What do You think about The Lambs Of London (2006)?

The Lambs of London, despite the title, is mostly about Ireland his foregery of Shakespeare's plays. It is not a boring book, but there is something lacking in it. At times the writer feels one step removed from some of the characters, in particular Mary Lamb who disappers for a section of the novel. The real focus of the novel is William Ireland and his relationship with his father. Ackroyd does an excellent job there showing how the family works. The title, however, is extremely misleading. Ackroyd does start out focusing on the Lamb family, making an excellent character of Mary and focusing on her thoughts and feelings. Later in the book, however, it seems that Ackroyd found Ireland far more interesting.

Surprisingly sweet and poignant. It wasn't as gripping as the book cover anecdotes would have you think but nonetheless it was a small shocker of an ending, not the way I thought it would go.
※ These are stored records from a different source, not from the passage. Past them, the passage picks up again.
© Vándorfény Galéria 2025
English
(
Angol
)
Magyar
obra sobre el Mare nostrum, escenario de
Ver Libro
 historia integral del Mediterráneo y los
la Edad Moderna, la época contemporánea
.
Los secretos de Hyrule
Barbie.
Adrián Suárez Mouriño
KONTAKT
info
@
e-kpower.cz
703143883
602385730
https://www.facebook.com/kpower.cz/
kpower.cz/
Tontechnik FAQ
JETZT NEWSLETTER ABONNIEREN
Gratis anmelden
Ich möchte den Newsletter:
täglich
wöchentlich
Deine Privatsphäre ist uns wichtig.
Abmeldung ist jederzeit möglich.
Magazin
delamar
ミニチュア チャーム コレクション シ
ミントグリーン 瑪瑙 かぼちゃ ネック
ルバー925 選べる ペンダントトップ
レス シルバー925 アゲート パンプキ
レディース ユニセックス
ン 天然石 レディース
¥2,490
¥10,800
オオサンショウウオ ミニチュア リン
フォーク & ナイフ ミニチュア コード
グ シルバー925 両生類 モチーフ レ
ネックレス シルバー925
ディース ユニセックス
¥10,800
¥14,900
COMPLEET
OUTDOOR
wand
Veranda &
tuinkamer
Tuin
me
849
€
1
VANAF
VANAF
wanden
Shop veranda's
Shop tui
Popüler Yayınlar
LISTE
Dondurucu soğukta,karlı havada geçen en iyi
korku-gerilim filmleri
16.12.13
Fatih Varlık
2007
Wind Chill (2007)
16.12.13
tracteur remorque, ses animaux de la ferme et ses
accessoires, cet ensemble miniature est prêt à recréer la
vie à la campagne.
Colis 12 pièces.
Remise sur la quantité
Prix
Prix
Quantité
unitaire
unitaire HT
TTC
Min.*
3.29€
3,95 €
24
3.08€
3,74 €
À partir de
Bear with the writing style, it's of its moment and whilst it takes some getting into it does get easier. You get engrossed in the story so just don't notice it as much. I'm not sure if you're supposed to like the characters and I won't say any more for fear of spoilers but I will say that I find it hard to believe William was only 17! He seemed so much older!All in all a lovely, quick read - try it!

This was quite entertaining. I read the book in German translation and for obvious reasons that is a disadvantage. Apparently Peter Ackroyd has written a Shakespeare biography, which seems poignant to me, given the subject of this book, which is about forgery. Since the Shakespeare authorship debate involves mutual accusations of imposture and fraud and forgery, it tickles me that someone who presumably believes that the writer Shakespeare was the same person as Shakspear from Stratford provides here a loving account of verification, authenticity, gullability, imposture and conspiracy. After all, this book is a historical novel which mixes fantasy and reality. It could be read as a self-parody. I am naturally curious to read Ackroyd's Shakeaspeare biography. This novel is a spur to more reading and re-reading on a subject which like an old mansion, has winding corridors, forgotten store rooms, hidden stairways and secret passages.